May 05-06, 2018   |   Organized by: Acoustical Society of America (ASA)


Date/Time: May 5-6, 2018

Location: Oak Ridge Hotel and Conference Center, Chaska, MN.

Description: The Acoustical Society of America is once again sponsoring an exciting event, ASA School 2018, where graduate students and early career acousticians in all areas of acoustics can learn about and discuss a wide variety of topics related to the interdisciplinary acoustical theme Living in the Acoustic Environment. ASA School 2018 will provide opportunities for meeting faculty and fellow students, discussing research topics, developing collaborations and professional relationships within acoustics, and mentoring. 

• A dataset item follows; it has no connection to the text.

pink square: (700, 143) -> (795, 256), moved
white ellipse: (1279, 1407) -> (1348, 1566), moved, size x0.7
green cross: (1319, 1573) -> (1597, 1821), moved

ASA School 2018 is a two-day course consisting of presentations by prominent acousticians, roundtables, demonstrations, and discussion groups to expand on the lecture materials and to foster communication across disciplines and technical areas of acoustics. Social events, including a Friday evening welcome reception and Saturday evening dinner, are also scheduled to provide an informal setting for further discussions and social exchange. For additional information, download reports covering ASA School 2012 and ASA School 2016.

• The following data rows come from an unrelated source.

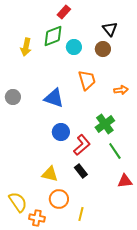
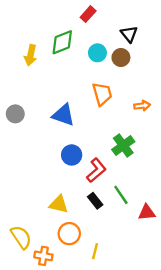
red rectangle: (64, 12) -> (88, 14), moved
cyan circle: (74, 47) -> (97, 53), moved
green line: (115, 151) -> (121, 195), moved

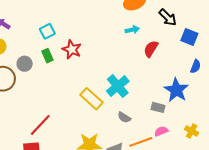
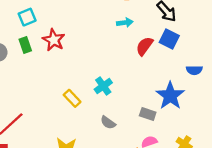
blue square: (189, 37) -> (169, 39), moved
blue semicircle: (196, 66) -> (194, 70), turned 64
cyan cross: (118, 86) -> (103, 86), size x0.7
yellow rectangle: (92, 99) -> (72, 98), size x0.7

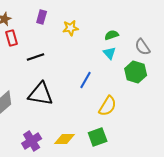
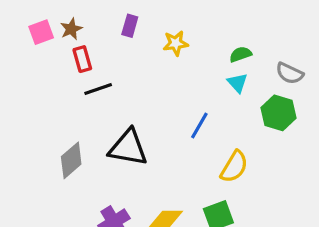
gray semicircle: (143, 47) -> (290, 73), turned -30
black line: (36, 57) -> (98, 89), moved

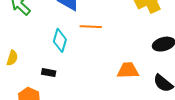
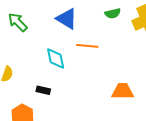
cyan diamond: (60, 40) -> (56, 58), turned -30

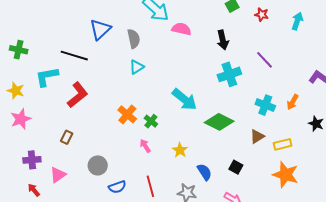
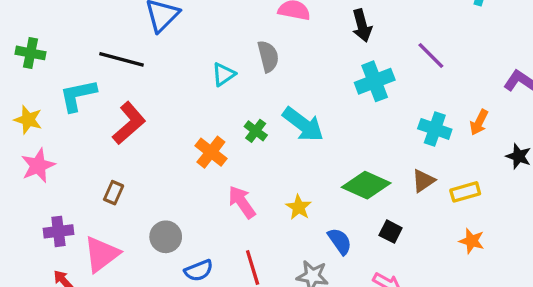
gray semicircle: (134, 39) -> (268, 56), moved
green cross: (151, 121) -> (256, 131), moved
green diamond: (219, 122) -> (366, 185), moved
pink arrow: (145, 146) -> (242, 202), size x1.5
pink triangle: (58, 175) -> (102, 254), size x1.4
orange star: (286, 175) -> (472, 241), size x0.6

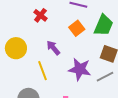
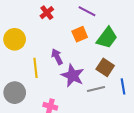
purple arrow: (53, 48) -> (57, 57), moved

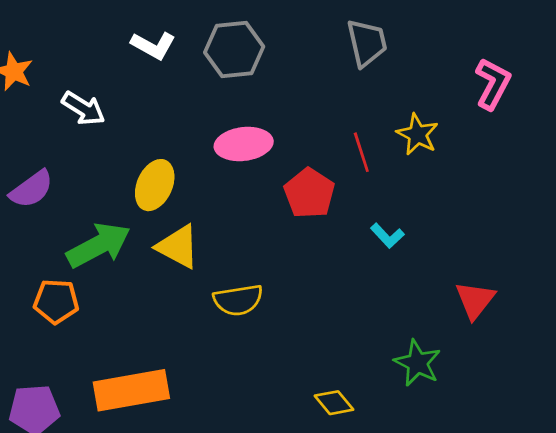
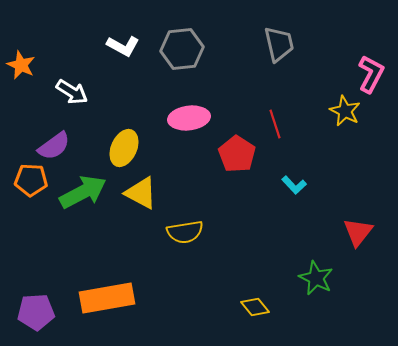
yellow star: (417, 134) -> (345, 111), moved
purple semicircle: (31, 189) -> (54, 146), moved
orange pentagon: (56, 301) -> (31, 180), moved

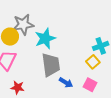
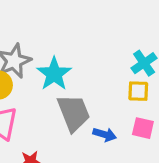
yellow square: (93, 62) -> (138, 91), turned -32

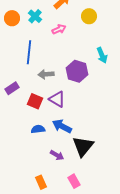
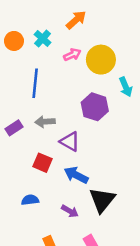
yellow circle: (89, 16) -> (101, 60), moved, size x1.5
gray arrow: (46, 74) -> (45, 122), moved
red square: (35, 101) -> (43, 163), moved
blue semicircle: (38, 129) -> (30, 200), moved

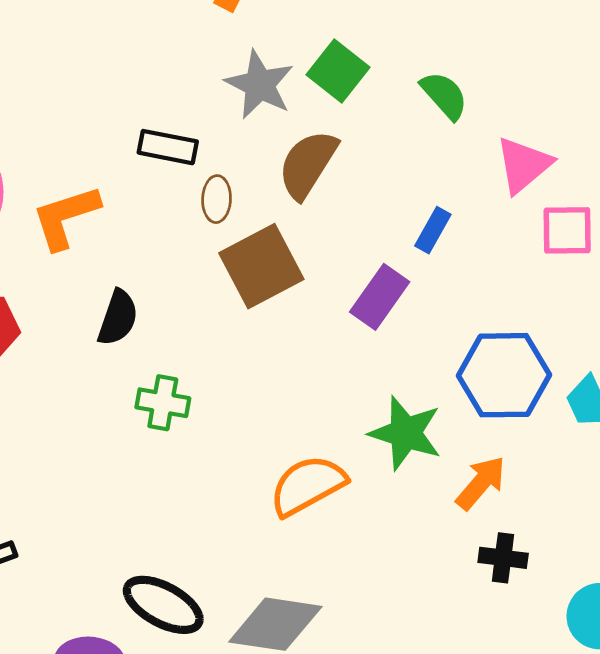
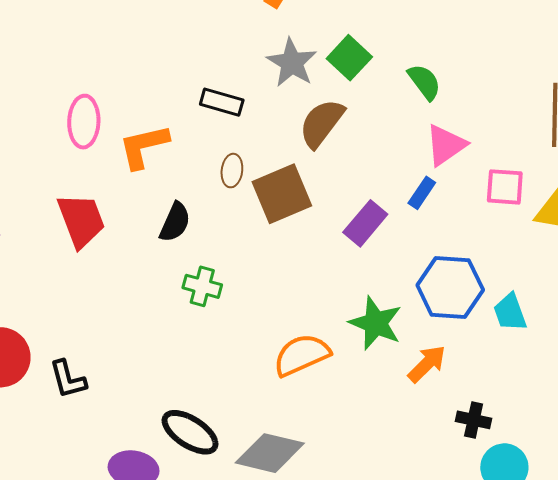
pink triangle: (524, 165) -> (446, 145), moved
brown ellipse: (217, 199) -> (232, 171), moved
blue rectangle: (433, 230) -> (422, 193), moved
black cross: (503, 558) -> (474, 420), moved

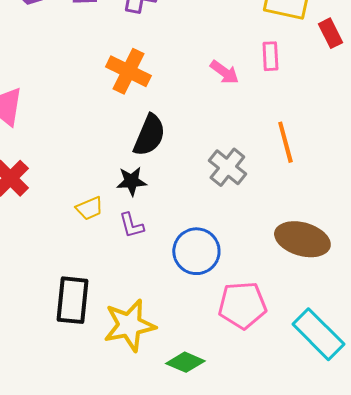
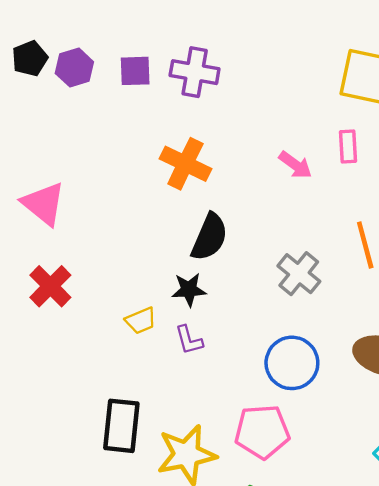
blue circle: (196, 251) -> (292, 363), moved
pink pentagon: (242, 305) -> (262, 432), moved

  • Evening welcome reception: Friday, 4 May 2018.

  • ASA School: 5-6 May 2018,  All day Saturday and Sunday immediately preceding the ASA Spring Meeting in Minneapolis.

  • All ASA School events will be held at Oak Ridge Hotel and Conference Center located 30 minutes from Minneapolis.


Brigitte Schulte-Fortkamp and Judy Dubno have served as co-organizers for ASA Schools in 2012, 2014, and 2016. Stan Dosso joined as co-organizer of ASA School 2016.

  • Brigitte Schulte-Fortkamp - a Professor of Psychoacoustics and Noise Effects in the Institute of Fluid Mechanics and Engineering Acoustics of the Technische Universität Berlin, Germany.  Her research and teaching activities include Psychoacoustics, Acoustic Ecology, and Soundscapes. Dr. Schulte-Fortkamp has served as research professor at the Massachusetts Institute of Technology (MIT), Boston, Osaka University, and Université Pierre et Marie Curie, Paris. She is a Fellow of the Acoustical Society of America. Dr. Schulte-Fortkamp’s current activities for ASA include serving as the chair for Ad Hoc Committee on International Liaison and as a member of several ASA committees.  In 2011-2012 she served as ASA Vice President. Currently she is serving as Vice-President of the European Acoustics Association (EAA) and since 2013 as member of the board of the German Acoustical Society (DEGA). Dr. Schulte-Fortkamp is a Distinguished International Member of the Institute of Noise Control Engineering (INCE USA). In 2010, she was awarded with the Hear the World Foundation award and in 2012 she was the recipient of the European Soundscape Award.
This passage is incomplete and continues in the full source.